I didn’t really use the forums. It seemed to me there were a lot of more advanced students and I was intimidated and didn’t want to clutter things up, plus they were oddly formatted (I wish mooc designers would realize that pinning more than two or three threads is self-defeating). One comment went unnoticed, perhaps because of the forum setup, perhaps because it was too naïve for the rest of the class. This didn’t help with the intimidation factor, but that’s my problem.

I was quite proud of a couple of the written answers I gave. One asked for an analysis of perspective as seen in a medieval cathedral. The other: analyze the Behrens turbine factory according to Semper’s theoretic structure. I was surprised by my response to this. While the building itself seemed to me like any other factory, I had a great time creating a little story based on conceptual images for hearth, container, framework, and wrap. I also had rather a fun time with the Barcelona Pavilion; I’m sure I missed the mark entirely, but since I come from a land of narratives, I again came up with a story of the posts pushing themselves up from the ground and being restrained from overreaching.
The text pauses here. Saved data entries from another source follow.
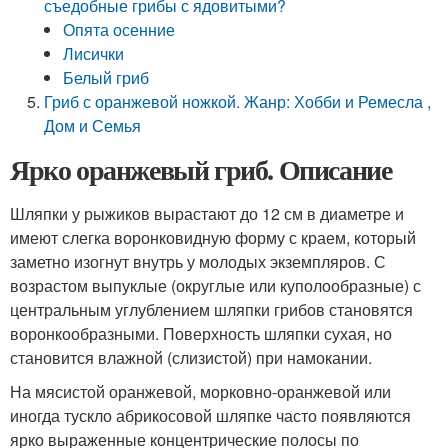
съедобные грибы с ядовитыми?
Опята осенние
Лисички
Белый гриб
Гриб с оранжевой ножкой. Жанр: Хобби и Ремесла ,
Дом и Семья
Ярко оранжевый гриб. Описание
Шляпки у рыжиков вырастают до 12 см в диаметре и
имеют слегка воронковидную форму с краем, который
заметно изогнут внутрь у молодых экземпляров. С
возрастом выпуклые (округлые или куполообразные) с
центральным углублением шляпки грибов становятся
воронкообразными. Поверхность шляпки сухая, но
становится влажной (слизистой) при намокании.
На мясистой оранжевой, морковно-оранжевой или
иногда тускло абрикосовой шляпке часто появляются
ярко выраженные концентрические полосы по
I was a bit shocked to be reminded of this in the last week with the Berlin monument: again, a sense of reaching up from the ground, but a far more somber, and important, sense and purpose.

However, I must admit most of my answers were mediocre at best. In the first week of the course, we were to give a sort of pre-course descriptive comparison of two buildings, paying attention to various general aspects: the relationship to the ground, the openings from inside to outside, that sort of thing. I wrote extensively about a very white building on a very green lawn, pegging it as some kind of high-tech research lab for genetic engineering or microcircuitry; it turned out, I discovered later, to be a world-famous house by Corbusier designed to provide a “democratic space” under the private space, and to allow great freedom of movement and vision. Could’ve fooled me. Did fool me.

Part of my problem is that I seem to be lacking any visual artistic sensibility. One building was described as having panes of glass “tilted slightly away from the base, tilted inward toward the building”; this gives “visual weight to the column” and “puts the glass plane on display as a plane.” At least, they tell me it does. Am I supposed to be able to sense that when I look at the pictures? Is this something that requires development, by looking at lots of buildings? If so, if it’s an acquired taste, doesn’t that make it artificial, something learned rather than a natural property, something about the physical structure that triggers brain activity in a certain way that means “weight”, in somewhat the same way that we know which end of an object is closer based on size differentials?

Yes, I really am this clueless, and it’s why I’m frustrated by every art-related course I take. I keep trying, though, and I’m grateful for courses like this one that let me see what is possible, even if I can’t join in.